What are the implications?
Our experimental system allows for discrimination between anti-S D614 vs. G614 Ig signals likely due to the advantage of using membrane inserted Spike following complex folding and post-translational modifications.”
The study also shows the advantages of using the full-length spike, rather than only the S1 subunit or the receptor-binding domain (RBD) alone. The former will undergo proper post-translational modification, allowing it to possess structural integrity. This makes it more likely to elicit the full range of the antibody response.
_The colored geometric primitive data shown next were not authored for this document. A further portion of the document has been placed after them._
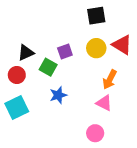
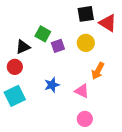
red triangle: (122, 45) -> (108, 23), moved
green square: (48, 67) -> (43, 34), moved
pink triangle: (104, 103) -> (82, 91), moved

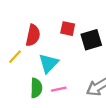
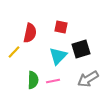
black square: (91, 40) -> (81, 49), moved
cyan triangle: (49, 63) -> (58, 56), moved

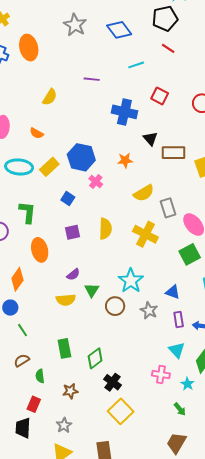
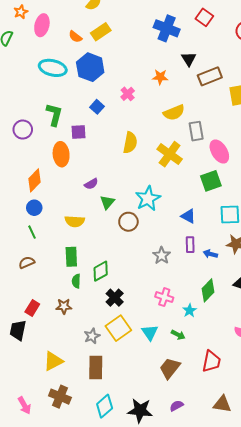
brown rectangle: (174, 153) -> (210, 76), turned -30
blue hexagon: (81, 157) -> (90, 67), moved
yellow rectangle: (49, 167) -> (101, 32), moved
purple square: (73, 232) -> (79, 132), moved
yellow semicircle: (66, 300) -> (75, 221), moved
blue circle: (10, 308) -> (34, 208), moved
gray star: (149, 310) -> (162, 255), moved
cyan triangle: (177, 350) -> (150, 332), moved
green semicircle: (40, 376) -> (76, 281), moved
brown star: (70, 391) -> (64, 306), moved
green arrow: (180, 409) -> (178, 335), turned -32
gray star: (64, 425) -> (92, 336), moved

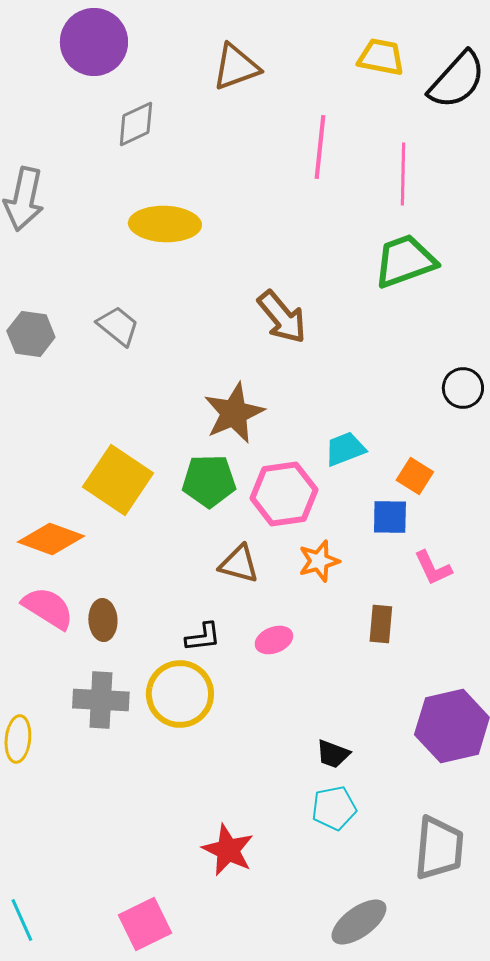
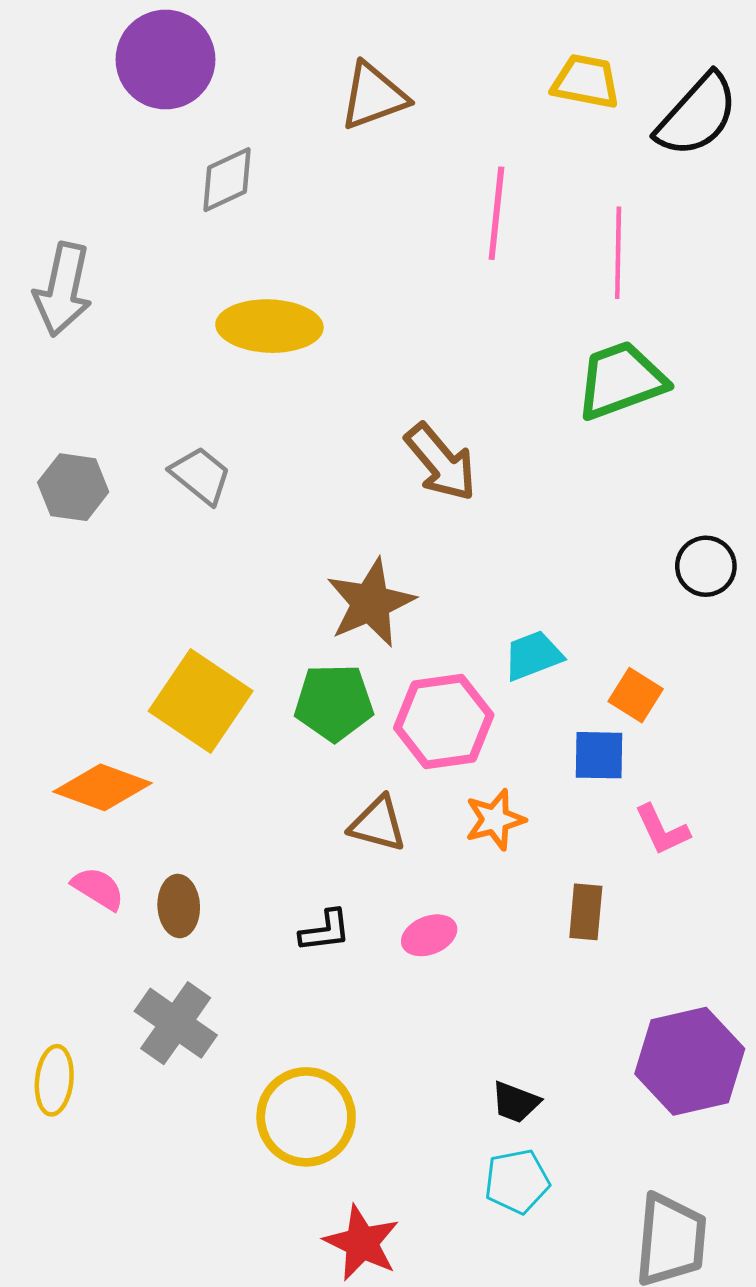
pink semicircle: (48, 608) -> (98, 888), size x0.7
yellow circle: (180, 694) -> (306, 1117), moved
gray cross: (101, 700) -> (176, 1023), turned 32

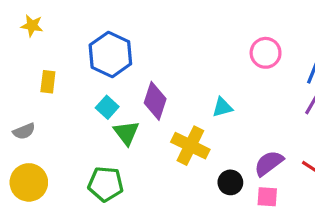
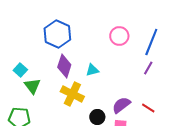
blue hexagon: (110, 54) -> (57, 34), moved
purple diamond: (155, 101) -> (64, 66), moved

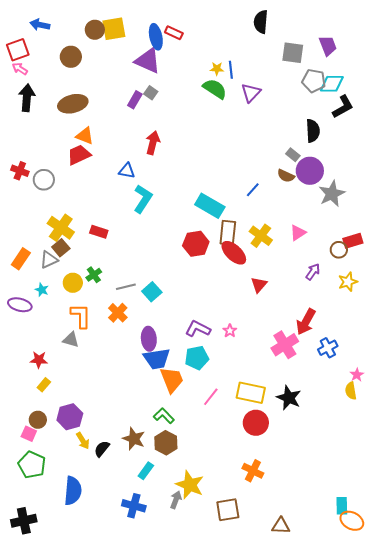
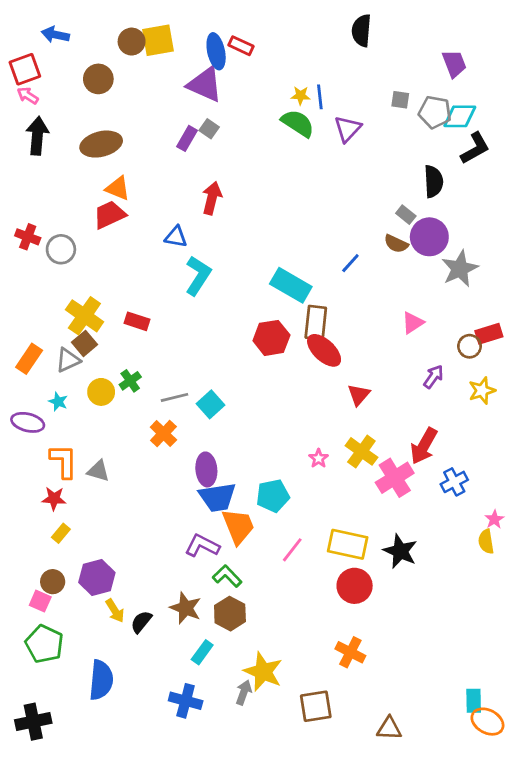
gray square: (293, 53) -> (400, 100), moved, size x0.6
yellow cross: (261, 236) -> (361, 451), moved
orange L-shape: (81, 316) -> (64, 461), moved
purple L-shape: (198, 329) -> (202, 546), moved

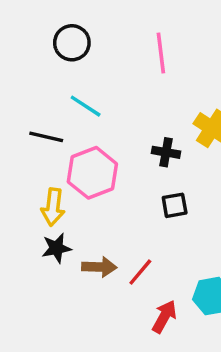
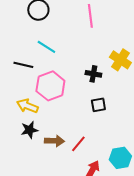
yellow arrow: (53, 207) -> (27, 106), turned 105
The researchers demonstrated the generation of antibodies against the full M protein rather than antigenic peptides, for the first time, validating earlier assays performed with microarrays. The absence of anti-E antibodies could be due to the lack of surface expression of this protein, or the lack of antigenicity. In fact, some research suggests that this protein is mainly found within the protein-processing compartments of the cell.
Since anti-M Ig responses were robust, and none of the new variants show M mutations, it is necessary to examine the potential of these antibodies to produce effective neutralization. If so, this protein, being conserved across lineages, could be the basis for more durable vaccines.
At present, with the vaccination campaigns in many countries being well underway, simultaneous with the spread of new variants, the researchers present their serological test as “a reliable test to verify the immunization efficiency during the vaccination and to analyze the impact of these Spike mutations on antibody responses.”
bioRxiv publishes preliminary scientific reports that are not peer-reviewed and, therefore, should not be regarded as conclusive, guide clinical practice/health-related behavior, or treated as established information.